Records from a data collection:

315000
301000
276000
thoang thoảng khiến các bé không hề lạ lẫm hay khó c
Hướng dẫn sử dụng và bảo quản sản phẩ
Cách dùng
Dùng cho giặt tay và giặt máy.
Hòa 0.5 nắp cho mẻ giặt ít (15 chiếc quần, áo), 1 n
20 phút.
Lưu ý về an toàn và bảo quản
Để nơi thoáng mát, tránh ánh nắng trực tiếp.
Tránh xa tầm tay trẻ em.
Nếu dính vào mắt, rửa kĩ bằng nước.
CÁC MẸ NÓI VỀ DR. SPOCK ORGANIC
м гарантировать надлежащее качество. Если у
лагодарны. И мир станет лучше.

Your assignment
Write all the records out again. Nothing may differ from the original.

Response to this exercise
315000
301000
276000
thoang thoảng khiến các bé không hề lạ lẫm hay khó c
Hướng dẫn sử dụng và bảo quản sản phẩ
Cách dùng
Dùng cho giặt tay và giặt máy.
Hòa 0.5 nắp cho mẻ giặt ít (15 chiếc quần, áo), 1 n
20 phút.
Lưu ý về an toàn và bảo quản
Để nơi thoáng mát, tránh ánh nắng trực tiếp.
Tránh xa tầm tay trẻ em.
Nếu dính vào mắt, rửa kĩ bằng nước.
CÁC MẸ NÓI VỀ DR. SPOCK ORGANIC
м гарантировать надлежащее качество. Если у
лагодарны. И мир станет лучше.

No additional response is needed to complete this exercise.